▶ **Work required**
Report all lines of the records that contain "Privacy".

▶ **Exercise inputs**
____________

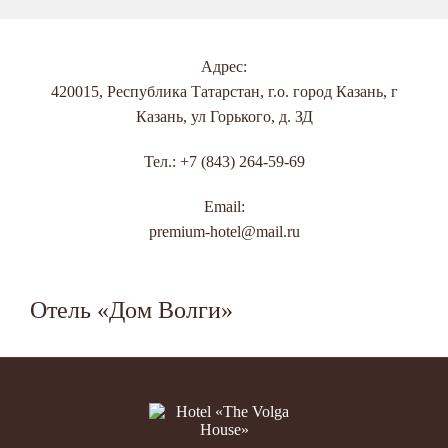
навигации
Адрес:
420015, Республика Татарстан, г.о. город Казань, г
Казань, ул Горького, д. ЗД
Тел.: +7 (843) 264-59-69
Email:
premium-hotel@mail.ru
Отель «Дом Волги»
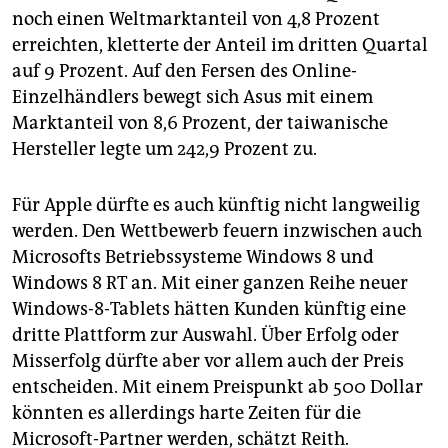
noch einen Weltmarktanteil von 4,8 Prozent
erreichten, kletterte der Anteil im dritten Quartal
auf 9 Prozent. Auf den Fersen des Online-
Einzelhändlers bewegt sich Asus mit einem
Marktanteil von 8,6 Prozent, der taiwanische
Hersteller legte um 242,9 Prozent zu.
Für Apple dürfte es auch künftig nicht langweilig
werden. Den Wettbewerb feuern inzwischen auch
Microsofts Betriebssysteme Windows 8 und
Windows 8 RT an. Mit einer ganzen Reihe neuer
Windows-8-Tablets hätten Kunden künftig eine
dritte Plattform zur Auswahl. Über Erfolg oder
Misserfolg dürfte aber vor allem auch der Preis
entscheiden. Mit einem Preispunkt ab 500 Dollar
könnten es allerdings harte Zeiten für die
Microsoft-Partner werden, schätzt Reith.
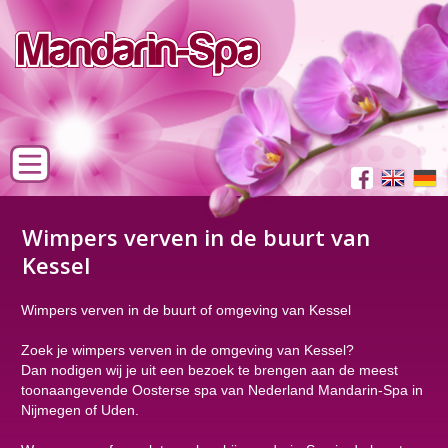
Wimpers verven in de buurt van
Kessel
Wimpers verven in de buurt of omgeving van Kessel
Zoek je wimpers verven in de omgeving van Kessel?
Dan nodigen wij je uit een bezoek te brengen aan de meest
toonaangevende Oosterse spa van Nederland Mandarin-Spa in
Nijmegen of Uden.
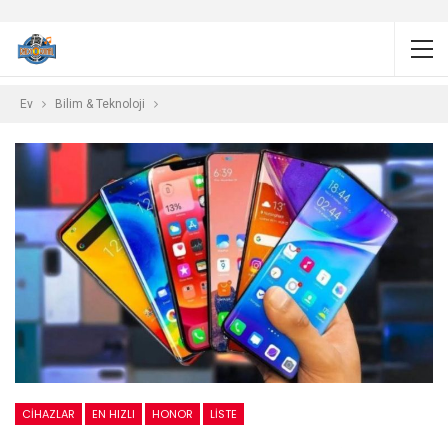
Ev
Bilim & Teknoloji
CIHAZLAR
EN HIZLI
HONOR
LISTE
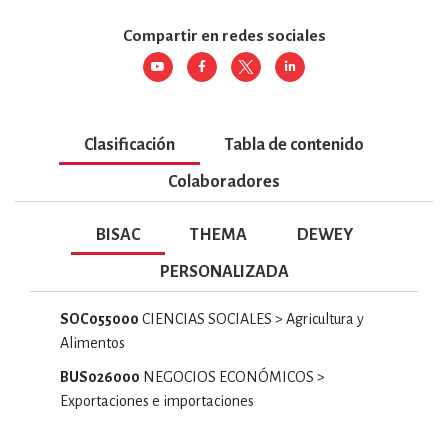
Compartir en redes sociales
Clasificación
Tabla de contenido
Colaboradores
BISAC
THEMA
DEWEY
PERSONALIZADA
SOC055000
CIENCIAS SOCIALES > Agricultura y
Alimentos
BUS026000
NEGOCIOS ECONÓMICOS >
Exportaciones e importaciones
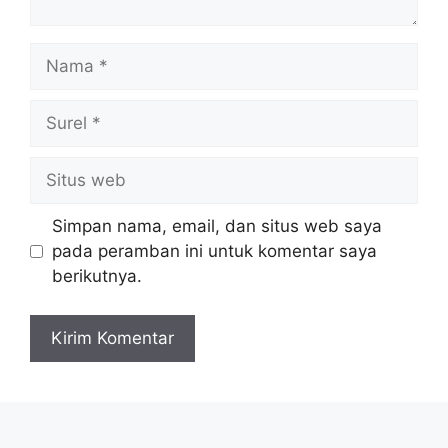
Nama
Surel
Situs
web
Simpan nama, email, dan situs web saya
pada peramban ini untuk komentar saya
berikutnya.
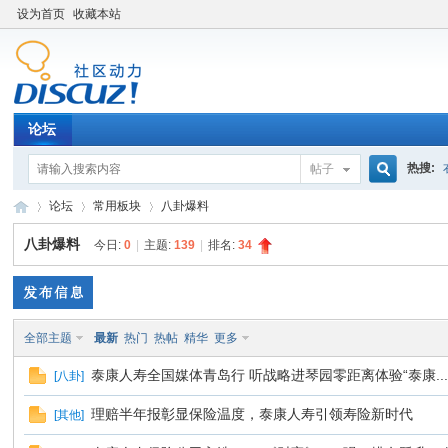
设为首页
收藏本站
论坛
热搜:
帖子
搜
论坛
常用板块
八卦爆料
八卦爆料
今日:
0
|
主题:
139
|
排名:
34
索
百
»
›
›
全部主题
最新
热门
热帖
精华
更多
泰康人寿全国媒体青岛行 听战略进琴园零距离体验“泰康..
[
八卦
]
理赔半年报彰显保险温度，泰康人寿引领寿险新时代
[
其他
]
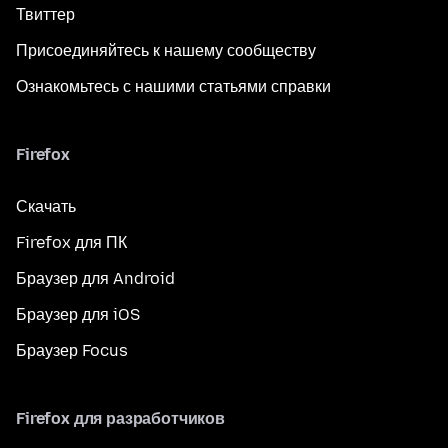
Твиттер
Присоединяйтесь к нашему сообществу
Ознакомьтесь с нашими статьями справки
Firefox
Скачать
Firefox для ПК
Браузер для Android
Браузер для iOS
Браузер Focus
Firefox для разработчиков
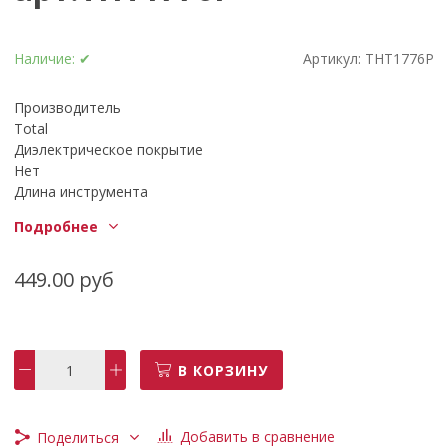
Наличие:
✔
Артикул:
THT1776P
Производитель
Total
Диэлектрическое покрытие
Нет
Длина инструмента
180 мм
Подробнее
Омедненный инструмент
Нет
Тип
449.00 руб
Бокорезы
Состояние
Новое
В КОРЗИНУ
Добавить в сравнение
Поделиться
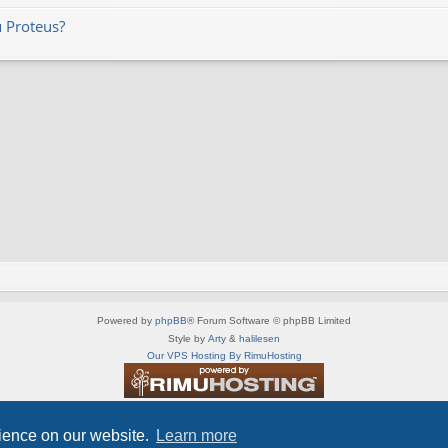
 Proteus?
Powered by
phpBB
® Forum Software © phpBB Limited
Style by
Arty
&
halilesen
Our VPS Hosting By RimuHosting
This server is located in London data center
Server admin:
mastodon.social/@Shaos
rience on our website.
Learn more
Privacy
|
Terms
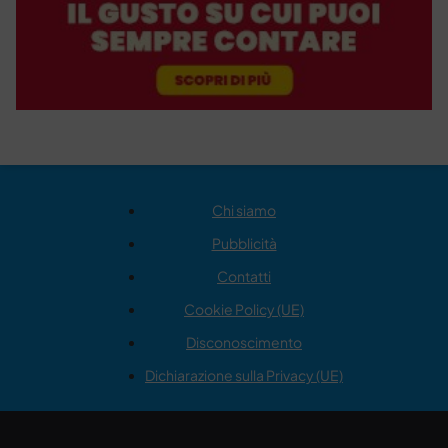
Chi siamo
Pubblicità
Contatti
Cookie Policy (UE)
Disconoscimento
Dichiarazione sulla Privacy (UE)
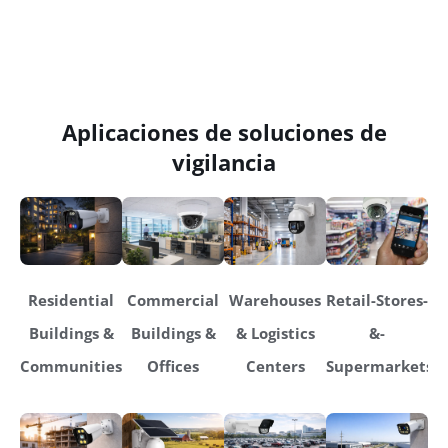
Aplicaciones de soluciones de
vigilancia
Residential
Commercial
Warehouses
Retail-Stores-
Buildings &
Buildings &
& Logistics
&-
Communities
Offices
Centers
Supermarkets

____________

▶ **Written solution**
Privacy
Dichiarazione sulla Privacy (UE)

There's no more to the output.